Contemplative practice #9 asks what kind of soil I plant myself in. It’s a great question. For a good part of my life, the answer would have been industrial soil—overworked, pushed for yield, with little time to rest. I was not at all unique. Most of my friends and colleagues had talked about their busy-ness like the weather, resigned about the number of e-mails received per day, the hours spent at work, the unrelenting pressure to produce.
In 1990, sociologist and author Juliet Schor observed that Americans were able to produce their 1948 standard of living in less than half the time required in that year. She wrote, ‘In 1990, the average American owns and consumes more than twice as much as she or he did in 1948, but also has less free time,’ (The Overworked American. 1990). In the 2014 book Overwhelmed, Brigid Schulte presents evidence that for many Americans, leisure has disappeared entirely and that the accompanying stress is making us sick—with higher rates of depression, anxiety, ADHD, and more. The work-and-spend cycle supporting our overconsumption (and vice-versa) is not only destroying the planet, it’s destroying us, too.
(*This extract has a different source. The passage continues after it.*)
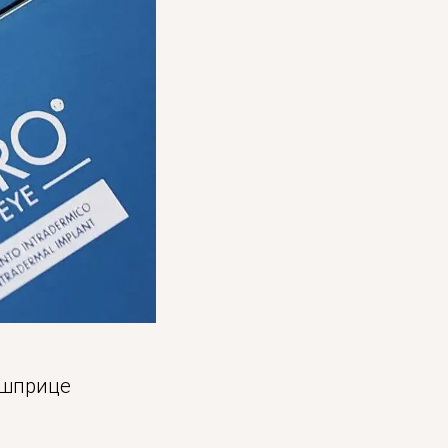
 шприце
I’ve started to rehabilitate the soil in which I’m planted. Working and consuming less. Taking more time for family and friends. Working to heal my body. Resting. Finding a community of others committed to the same. It will take time. I sense that my roots are reaching deeper but often still feel like a weed in a rose garden.
But who knows? I see the renewed popularity of voluntary simplicity, van life, and tiny homes, Millennial spins on co-housing, and continued pioneering in transition towns and ecovillages. Seeds of cultural change seem to have been working underground all along. I want to join in, do what I can to help tend them. Watching Neil Bromhall’s time-lapse photography is witnessing everyday magic. It’s a wonderful reminder of the miracle that can happen when a seed hits good soil.